Taxi¶
Overview |
Specification |
|---|---|
Observation Space |
{0, 1, …, 499} |
Action Space |
{0, 1, 2, 4, 5} |
Reward Space |
{-10, 0, 20} |
Loading String |
|
Description¶
In a 5x5 grid world with four colored squares (Red, Green, Yellow, and Blue), taxi passengers spawn on one of the four squares, chosen uniformly at random. The passengers have a desired destination, also on one of the four squares chosen uniformly at random. The agent must pick up the current passenger and drop them off at their desired destination. Exactly one passenger is present on the grid at every timestep.
This environment is based on the corresponding episodic environment introduced in “Hierarchical Reinforcement Learning with the MAXQ Value Function Decomposition” by Thomas G. Dietterich. In the episodic version of Taxi, an episode terminates after a single passenger is delivered. This is a continuing version of Taxi, where a new passenger spawns once the current passenger has been successfully dropped off.

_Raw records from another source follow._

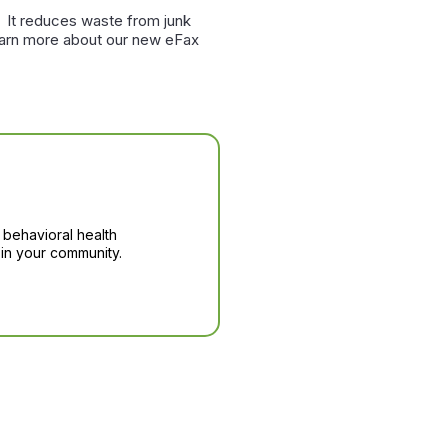
. It reduces waste from junk
learn more about our new eFax
 behavioral health
in your community.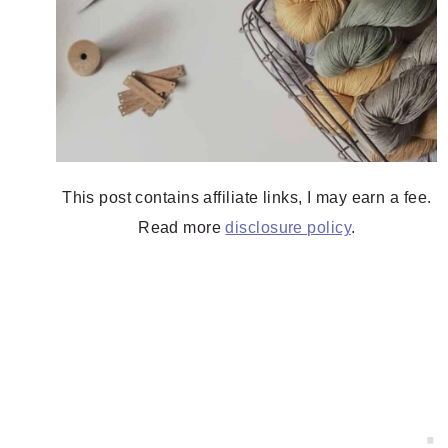
This post contains affiliate links, I may earn a fee.
Read more
disclosure policy
.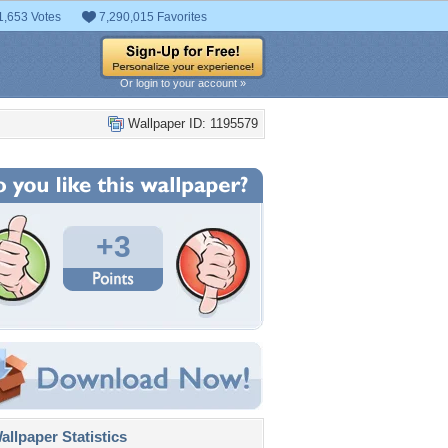
1,653 Votes
7,290,015 Favorites
Or login to your account »
Wallpaper ID: 1195579
+3
llpaper Statistics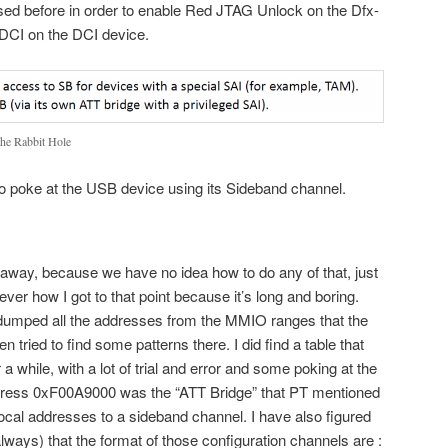
sed before in order to enable Red JTAG Unlock on the Dfx-
DCI on the DCI device.
the Rabbit Hole
 to poke at the USB device using its Sideband channel.
 away, because we have no idea how to do any of that, just
ever how I got to that point because it’s long and boring.
dumped all the addresses from the MMIO ranges that the
tried to find some patterns there. I did find a table that
a while, with a lot of trial and error and some poking at the
ddress 0xF00A9000 was the “ATT Bridge” that PT mentioned
ocal addresses to a sideband channel. I have also figured
always) that the format of those configuration channels are :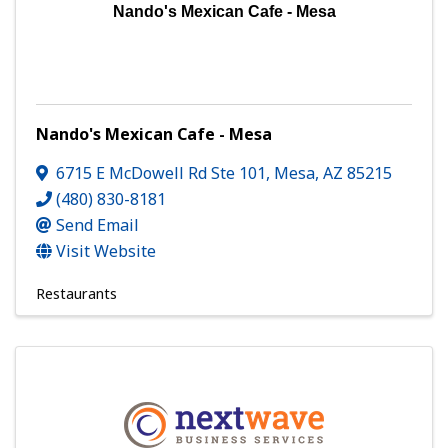
Nando's Mexican Cafe - Mesa
Nando's Mexican Cafe - Mesa
6715 E McDowell Rd Ste 101
,
Mesa
,
AZ
85215
(480) 830-8181
Send Email
Visit Website
Restaurants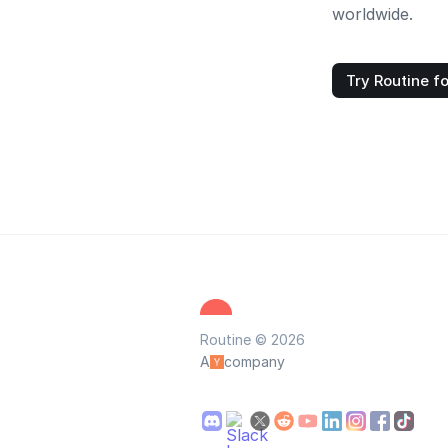
worldwide.
Try Routine fo
Routine © 2026
A
company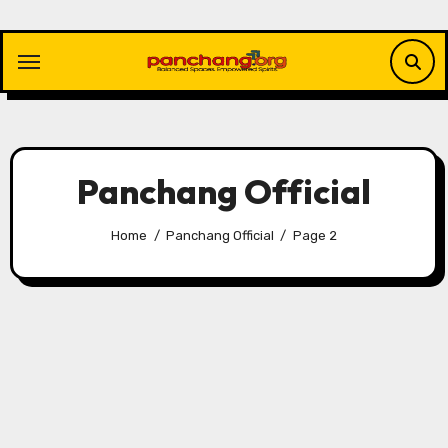
Skip
to
content
Panchang Official
Home
Panchang Official
Page 2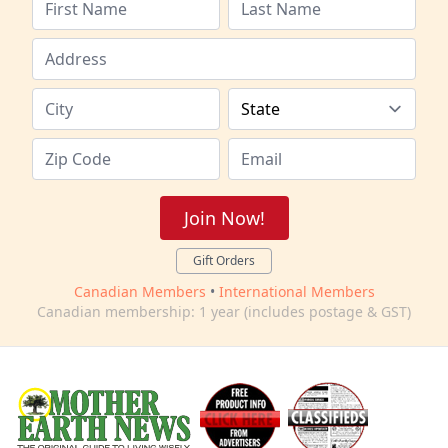
Join Now!
Gift Orders
Canadian Members
•
International Members
Canadian membership: 1 year (includes postage & GST)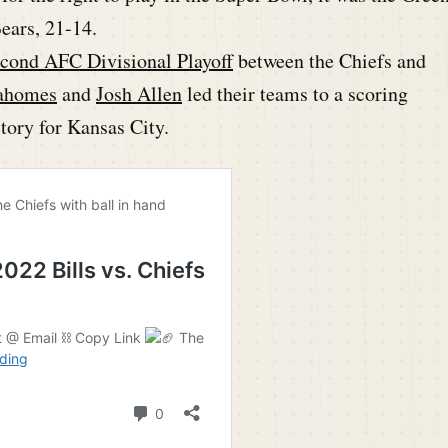
ears, 21-14.
cond AFC Divisional Playoff
between the Chiefs and
ahomes
and
Josh Allen
led their teams to a scoring
ctory for Kansas City.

At each timestep, the taxi can move in one of the four cardinal directions, or it can attempt to perform a pick-up or drop-off on its current square. The ‘pick-up’ action is legal only when the passenger and taxi are on the same square and the passenger has not already been picked up; similarly, the ‘drop-off’ action is legal only when the passenger has been picked up and the taxi has arrived at the passenger’s destination. A passenger’s pick-up and destination location can be the same square, but the taxi must still pick up and drop off the passenger for a successful delivery.
For each passenger successfully dropped off, the agent receives a reward of +20. If the agent performs an illegal ‘pick-up’ or ‘drop-off’ action (eg. dropping off the passenger at an incorrect location), it receives a reward of -10. If a movement action causes the taxi to hit a barrier, the taxi stays in its current square.
Observations¶
The observation space is a single state index, which encodes the possible states accounting for the taxi position, location of the passenger, and four desired destination locations. Since there are 25 possible taxi positions, 5 possible locations of the passenger (either on the colored squares or in the taxi), and 4 possible destinations, there is a total of 500 discrete states.
Actions¶
There are six discrete actions.
0: Move one pixel North.
1: Move one pixel West.
2: Move one pixel South.
3: Move one pixel East.
4: Pickup the passenger.
5: Dropoff the passenger.
Rewards¶
If a passenger is in the taxi and is successfully dropped off, a reward of +20 is received.
If an illegal ‘pick-up’ or ‘drop-off’ action is performed, a reward of -10 is received.
Else the reward equals 0.
Rendering¶
Example visualizations of a few states are provided below.
(Left) The empty taxi (grey circle) located on the same square as the passenger (purple outline), prior to pick-up.
(Middle) The taxi containing the passenger (purple circle) upon pick-up.
(Right) The taxi containing the passenger on the same square as its destination (dark green outline), prior to drop-off.